Justification for selection of acute toxicity – oral endpoint
Several studies are available (including read across studies) and were used to evaluate the acute toxicity after oral administration in a weight of evidence approach.

Justification for selection of acute toxicity – inhalation endpoint
Several studies are available and were used to evaluate the acute toxicity after inhalation in a weight of evidence approach.

Justification for selection of acute toxicity – dermal endpoint
Several studies are available and were used to evaluate the acute toxicity after dermal administration in a weight of evidence approach.

Justification for classification or non-classification

The available data are considered reliable and suitable for classification purposes under Regulation (EC) No 1272/2008 (CLP).

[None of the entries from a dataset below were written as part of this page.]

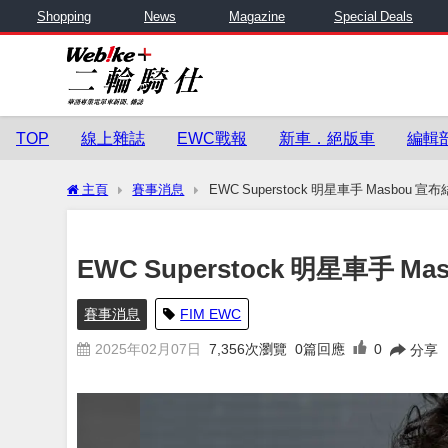
Shopping
News
Magazine
Special Deals
TOP
線上雜誌
EWC戰報
新車．絕版車
編輯
主頁
賽事消息
EWC Superstock 明星車手 Masbou
EWC Superstock 明星車手 
賽事消息
FIM EWC
2025年02月07日
7,356
次瀏覽
0篇回應
0
分享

LD50 values after oral and dermal exposure were above 2000mg/kg. No mortality occured after exposure for 7 or 8h to the saturated vapour concentration (app. 8 - 16mg/L depending on the substance). Aerosol exposure to the read across substance CAS 94624 -12 -1 resulted in LC50 values above 14mg/L for rats and guinea pigs. 7 of 10 mice died at this concentration, but which is well above the upper limit for classification.

Consequently, based on the available data, no classification for acute oral, dermal, or inhalation toxicity is required. Nevertheless, Pentanol is legally classified under Regulation (EC) No 1272/2008, as amended for the seventh time in Regulation (EC) No 1297/2014, for acute inhalation toxicity category 4 and labeled with H332 (Harmful if inhaled).